2019-10-14 Thread Tvrtko Ursulin


On 14/10/2019 14:34, Chris Wilson wrote:

Quoting Tvrtko Ursulin (2019-10-14 14:10:30)


On 14/10/2019 13:21, Chris Wilson wrote:

Quoting Tvrtko Ursulin (2019-10-14 13:11:46)


On 14/10/2019 10:07, Chris Wilson wrote:

Normally, we rely on our hangcheck to prevent persistent batches from
hogging the GPU. However, if the user disables hangcheck, this mechanism
breaks down. Despite our insistence that this is unsafe, the users are
equally insistent that they want to use endless batches and will disable
the hangcheck mechanism. We are looking at perhaps replacing hangcheck
with a softer mechanism, that sends a pulse down the engine to check if
it is well. We can use the same preemptive pulse to flush an active
persistent context off the GPU upon context close, preventing resources
being lost and unkillable requests remaining on the GPU after process
termination. To avoid changing the ABI and accidentally breaking
existing userspace, we make the persistence of a context explicit and
enable it by default (matching current ABI). Userspace can opt out of
persistent mode (forcing requests to be cancelled when the context is
closed by process termination or explicitly) by a context parameter. To
facilitate existing use-cases of disabling hangcheck, if the modparam is
disabled (i915.enable_hangcheck=0), we disable persistence mode by
default.  (Note, one of the outcomes for supporting endless mode will be
the removal of hangchecking, at which point opting into persistent mode
will be mandatory, or maybe the default perhaps controlled by cgroups.)

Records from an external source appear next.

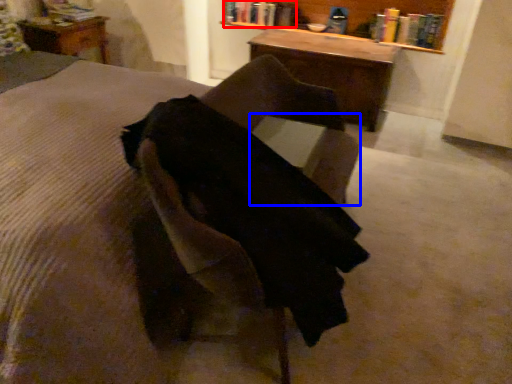 Question: Which of the following is the farthest to the observer, book (highlighted by a red box) or table (highlighted by a blue box)?

Choices:
 (A) book
 (B) table

Answer: (A) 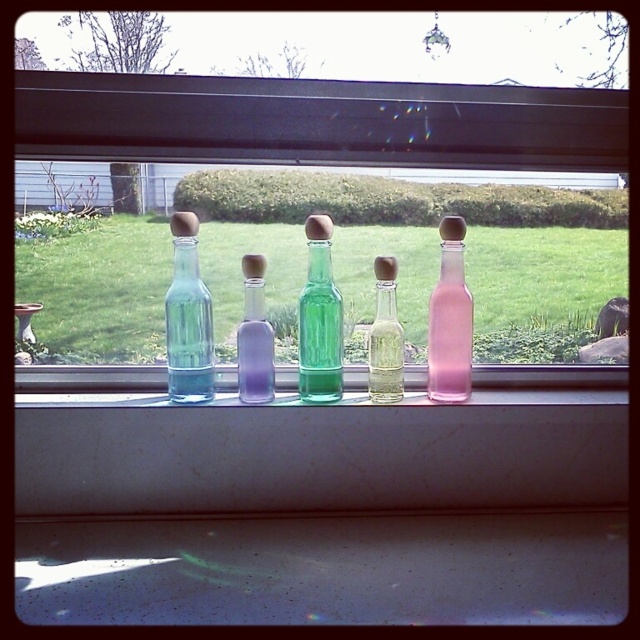 Is point (157, 60) farther from camera compared to point (186, 353)?

Yes, it is.

Between point (216, 147) and point (173, 388), which one is positioned behind?

The point (216, 147) is more distant.

Image resolution: width=640 pixels, height=640 pixels. I want to click on transparent glass bottles at center, so click(x=321, y=184).

What do you see at coordinates (320, 317) in the screenshot? I see `green glass bottle at center` at bounding box center [320, 317].

How much distance is there between green glass bottle at center and translucent glass bottle at center?

green glass bottle at center and translucent glass bottle at center are 4.61 centimeters apart.

Who is more distant from viewer, (333, 380) or (381, 291)?

The point (333, 380) is behind.

Where is `green glass bottle at center`? green glass bottle at center is located at coordinates (320, 317).

What do you see at coordinates (188, 317) in the screenshot? I see `transparent glass bottle at center` at bounding box center [188, 317].

Between transparent glass bottle at center and translucent glass bottle at center, which one is positioned lower?

translucent glass bottle at center

Who is more forward, (188, 253) or (392, 348)?

Point (188, 253) is in front.

Identify the location of transparent glass bottle at center. (188, 317).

v2: Check for hangchecking at context termination, so that we are not
left with undying contexts from a crafty user.
v3: Force context termination even if forced-preemption is disabled.

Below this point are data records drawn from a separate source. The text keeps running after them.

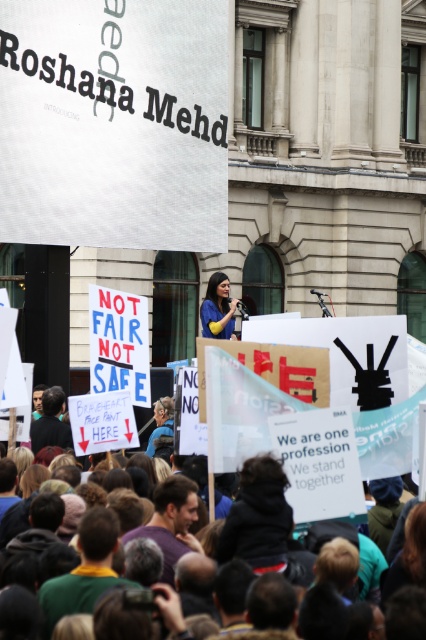 Who is more forward, (363,449) or (212,292)?

Positioned in front is point (363,449).

Is multicolored fabric crowd at center thinner than matte blue shirt at center?

No.

Based on the photo, measure the distance between multicolored fabric crowd at center and camera.

The distance of multicolored fabric crowd at center from camera is 29.75 meters.

The width and height of the screenshot is (426, 640). What are the coordinates of `multicolored fabric crowd at center` in the screenshot? It's located at (305, 440).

Testcase: igt/gem_ctx_persistence
Signed-off-by: Chris Wilson 
Cc: Joonas Lahtinen 
Cc: Michał Winiarski 
Cc: Jon Bloomfield 
Reviewed-by: Jon Bloomfield 
---
drivers/gpu/drm/i915/gem/i915_gem_context.c   | 182 ++
drivers/gpu/drm/i915/gem/i915_gem_context.h   |  15 ++
.../gpu/drm/i915/gem/i915_gem_context_types.h |   1 +
.../gpu/drm/i915/gem/selftests/mock_context.c |   2 +
include/uapi/drm/i915_drm.h   |  15 ++
5 files changed, 215 insertions(+)

diff --git a/drivers/gpu/drm/i915/gem/i915_gem_context.c 
b/drivers/gpu/drm/i915/gem/i915_gem_context.c
index 5d8221c7ba83..70b72456e2c4 100644
--- a/drivers/gpu/drm/i915/gem/i915_gem_context.c
+++ b/drivers/gpu/drm/i915/gem/i915_gem_context.c
@@ -70,6 +70,7 @@
#include 

#include "gt/intel_lrc_reg.h"

+#include "gt/intel_engine_heartbeat.h"
#include "gt/intel_engine_user.h"

#include "i915_gem_context.h"

@@ -269,6 +270,128 @@ void i915_gem_context_release(struct kref *ref)
schedule_work(>free_work);
}

+static inline struct i915_gem_engines *

+__context_engines_static(const struct i915_gem_context *ctx)
+{
+ return rcu_dereference_protected(ctx->engines, true);
+}
+
+static bool __reset_engine(struct intel_engine_cs *engine)
+{
+ struct intel_gt *gt = engine->gt;
+ bool success = false;
+
+ if (!intel_has_reset_engine(gt))
+ return false;
+
+ if (!test_and_set_bit(I915_RESET_ENGINE + engine->id,
+   >reset.flags)) {
+ success = intel_engine_reset(engine, NULL) == 0;
+ clear_and_wake_up_bit(I915_RESET_ENGINE + engine->id,
+   >reset.flags);
+ }
+
+ return success;
+}
+
+static void __reset_context(struct i915_gem_context *ctx,
+ struct intel_engine_cs *engine)
+{
+ intel_gt_handle_error(engine->gt, engine->mask, 0,
+   "context closure in %s", ctx->name);
+}
+
+static bool __cancel_engine(struct intel_engine_cs *engine)
+{
+ /*
+  * Send a "high priority pulse" down the engine to cause the
+  * current request to be momentarily preempted. (If it fails to
+  * be preempted, it will be reset). As we have marked our context
+  * as banned, any incomplete request, including any running, will
+  * be skipped following the preemption.
+  */
+ if (CONFIG_DRM_I915_PREEMPT_TIMEOUT && !intel_engine_pulse(engine))
+ return true;


Maybe I lost the train of thought here.. But why not even try with the
pulse even if forced preemption is not compiled in? There is a chance it
may preempt normally, no?


If there is no reset-on-preemption failure and no hangchecking, there is
no reset and we are left with the denial-of-service that we are seeking
to close.


Because there is no mechanism to send a pulse, see if it managed to
preempt, but if it did not come come back later and reset?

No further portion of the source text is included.